El horizonte Draghi —señor al que, insisto, nadie ha votado nunca— sólo puede sustentarse sobre un pilar: más y más dinero. Concretamente, 800.000 millones de euros al año. ¿Y de dónde van a salir? Draghi habla de «deuda común», «disciplina fiscal» y otras etiquetas que, en plata, significan que todos los Estados miembros de la UE deberán aportar más dinero al fondo comunitario, para lo cual, inevitablemente, tendrán que reducir déficit y subir impuestos. Si aún así falta parné, la UE emitirá deuda, pero esa deuda generará intereses que habrá que pagar, lo cual revertirá en más impuestos y, naturalmente, en mayor beneficio para el que compre la deuda, que serán el Banco Central Europeo y, eventualmente, cualquier fondo público o privado del extranjero. Los Estados europeos, a su vez, terminarán definitivamente atados a la estructura de poder económico bruselense. Y así, con más impuestos, más inmigración y más dependencia del poder de Bruselas, la Unión logrará su sueño de una Europa enteramente «renovable» y «productiva». Y si usted se pregunta si acaso nadie en esa casa ha escuchado el mensaje de los votantes en las últimas elecciones europeas, desengáñese: los líderes saben lo que nos conviene.
Todo montañero sabe que, si uno se extravía y decide seguir adelante, lo más probable es que termine despeñándose por cualquier barranco.
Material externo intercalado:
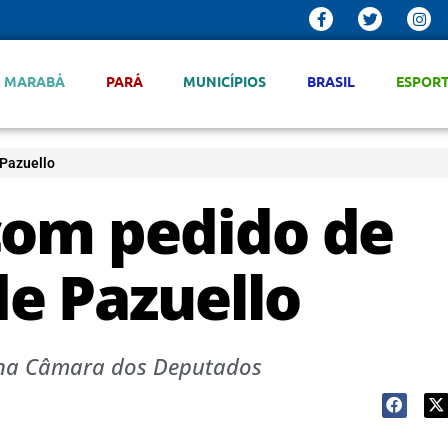
MARABÁ
PARÁ
MUNICÍPIOS
BRASIL
ESPOR
Pazuello
com pedido de
e Pazuello
o na Câmara dos Deputados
Ese es el horizonte que nos acaban de dibujar Draghi y Von der Leyen con el aplauso de «populares», socialistas, liberales y verdes. Todo montañero sabe también que, en estos casos, lo más prudente es coger al jefe de la cordada, utilizar la cuerda para atar en cualquier árbol a ese insensato y emprender el camino de vuelta. Rectificar el rumbo de la Unión Europea empieza a ser cuestión de supervivencia. Orban rescató hace algunos meses una célebre frase de Walter Benjamin: «Las revoluciones son el freno de seguridad del género humano». Yo ahí lo dejo.